Looks to me you have a issue with communication on the wan side..
So you see the get come in on wan, you set it sent on to the lan, you see the lan ack back, you see it send 404.. But then you see inbound from 220.99 saying hey Im going to resend this get because I never got an ack.. And it clearly didn't get the 404 that was sent.
Pfsense from your sniff clearly put it on the wire - but seems to be getting lost.. And 220.99 is not getting it.
Not sure where the issue is then, if it is "WAN side", since every other box connected to that hand off from the datacenter is experiencing no issues whatsoever, and as previously stated, FreeBSD 10 (or I guess pfSense 2.2) is the only thing experiencing issue. The same exact WAN uplink/cable/etc in the same hypervisor can do full line rate in the other VM's.
@cmb:
The LAN capture has broken TCP checksums on all the retransmitted traffic. Not on everything though, and not null checksums (which would be the scenario where it's capturing before the NIC's checksum offloading adds the checksum), which suggests that's the likely cause. Have you disabled hardware checksum offloading under System>Advanced, Networking tab? Probably best to reboot afterwards.
I did disable it, but haven't tried rebooting. Trying now.
-
@cmb:
The LAN capture has broken TCP checksums on all the retransmitted traffic. Not on everything though, and not null checksums (which would be the scenario where it's capturing before the NIC's checksum offloading adds the checksum), which suggests that's the likely cause. Have you disabled hardware checksum offloading under System>Advanced, Networking tab? Probably best to reboot afterwards.

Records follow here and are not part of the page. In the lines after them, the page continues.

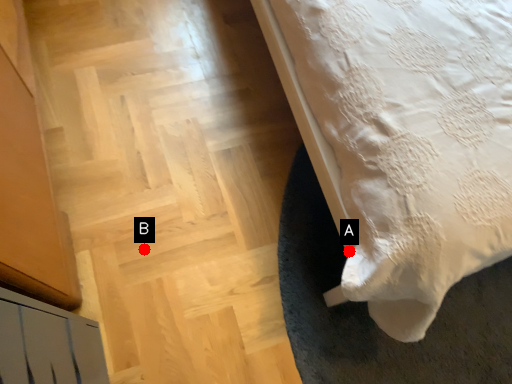 Question: Two points are circled on the image, labeled by A and B beside each circle. Which of the following is the farthest from the observer?

Choices:
 (A) A is further
 (B) B is further

Answer: (B) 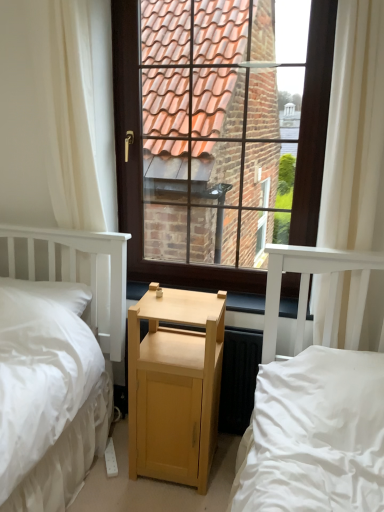 Question: Is wooden at center next to white sheer curtain at upper right, arranged as the first curtain when viewed from the right?

Choices:
 (A) yes
 (B) no

Answer: (B)

Question: From the image's perspective, is wooden at center located beneath white sheer curtain at upper right, the 2th curtain from the left?

Choices:
 (A) yes
 (B) no

Answer: (A)

Question: Is wooden at center smaller than white sheer curtain at upper right, arranged as the first curtain when viewed from the right?

Choices:
 (A) yes
 (B) no

Answer: (A)

Question: Is there a large distance between wooden at center and white sheer curtain at upper right, arranged as the first curtain when viewed from the right?

Choices:
 (A) yes
 (B) no

Answer: (B)

Question: Does wooden at center have a larger size compared to white sheer curtain at upper right, the 2th curtain from the left?

Choices:
 (A) yes
 (B) no

Answer: (B)

Question: From a real-world perspective, does wooden at center stand above white sheer curtain at upper right, arranged as the first curtain when viewed from the right?

Choices:
 (A) no
 (B) yes

Answer: (A)

Question: Can you see white sheer curtain at upper right, the 2th curtain from the left, touching white soft pillow at left?

Choices:
 (A) yes
 (B) no

Answer: (B)

Question: Does white sheer curtain at upper right, the 2th curtain from the left, have a greater height compared to white soft pillow at left?

Choices:
 (A) yes
 (B) no

Answer: (A)

Question: Is white sheer curtain at upper right, arranged as the first curtain when viewed from the right, positioned far away from white soft pillow at left?

Choices:
 (A) yes
 (B) no

Answer: (A)

Question: Does white sheer curtain at upper right, the 2th curtain from the left, appear on the right side of white soft pillow at left?

Choices:
 (A) yes
 (B) no

Answer: (A)

Question: Is the position of white sheer curtain at upper right, the 2th curtain from the left, more distant than that of white soft pillow at left?

Choices:
 (A) no
 (B) yes

Answer: (A)

Question: Considering the relative sizes of white sheer curtain at upper right, arranged as the first curtain when viewed from the right, and white soft pillow at left in the image provided, is white sheer curtain at upper right, arranged as the first curtain when viewed from the right, thinner than white soft pillow at left?

Choices:
 (A) yes
 (B) no

Answer: (A)

Question: Does white sheer curtain at left, positioned as the second curtain in right-to-left order, have a larger size compared to light wood bed at center?

Choices:
 (A) no
 (B) yes

Answer: (A)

Disabled, and rebooted. No change.
-
throughput on the pfsense VM itself has been perfect this entire time. no slowness at all. it's only VM's behind the VM.

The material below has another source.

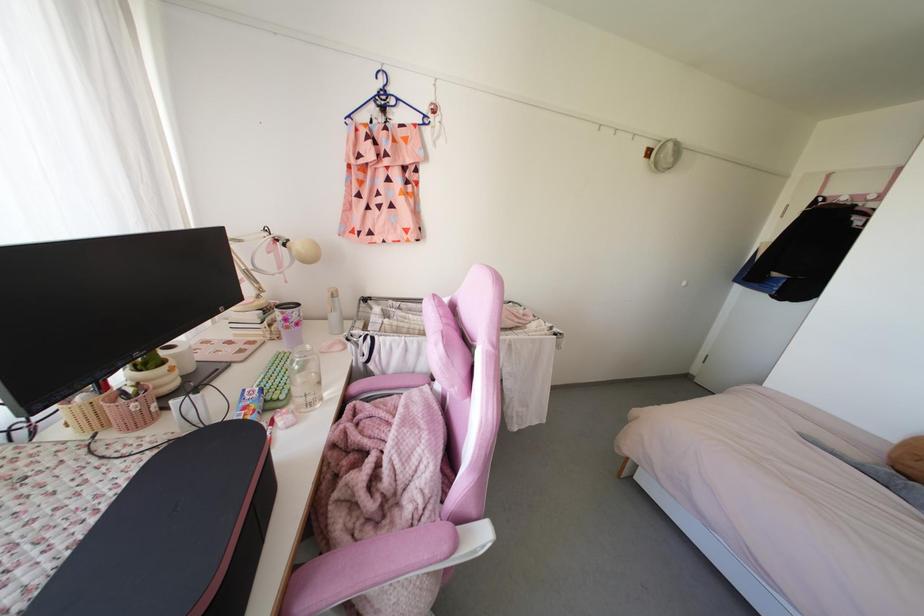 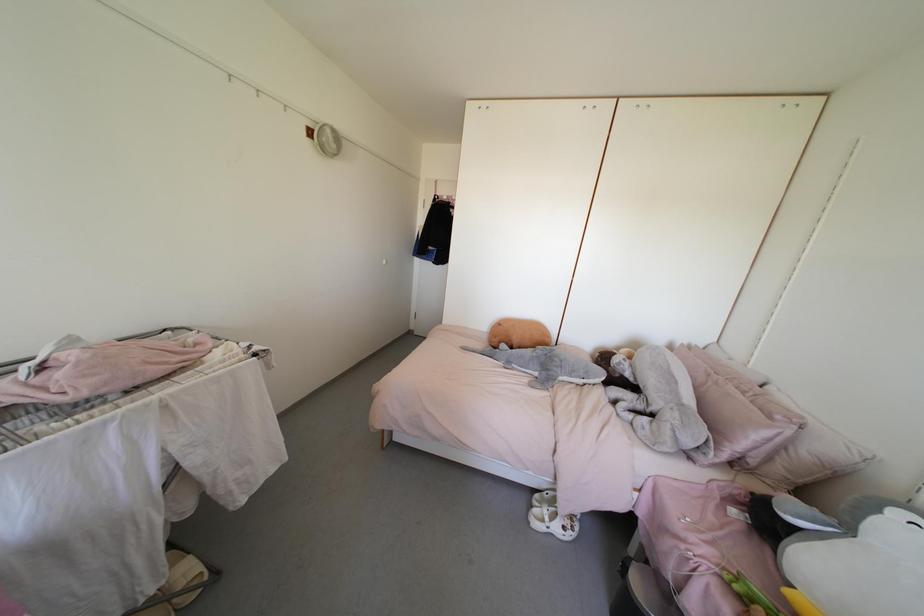 Question: The camera is either moving clockwise (left) or counter-clockwise (right) around the object. The first image is from the beginning of the video and the second image is from the end. Is the camera moving left or right when shooting the video?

How are you testing the 'throughput' on the pfSense VM?
Steve
-
throughput on the pfsense VM itself has been perfect this entire time. no slowness at all. it's only VM's behind the VM.
How are you testing the 'throughput' on the pfSense VM?
Steve
I suppose I should have been more specific. The WAN connection is a 100mbps handoff from the datacenter.
I added a third interface (OPT1) to the VM and added it to a separate 2nd LAN so I could "speak" to the pfSense VM and run iperf to it. I was able to run an iperf and without any delay push significant traffic on both the OPT and WAN, interfaces
And can access port 80 on the pfSense VM if I forward it for "OOB" on the WAN as well.
Was also able to pull down few gigabyte sized files to the pfsense vm (or rather, /dev/null), at full 100Mbps also, no delay, disconnect, or otherwise.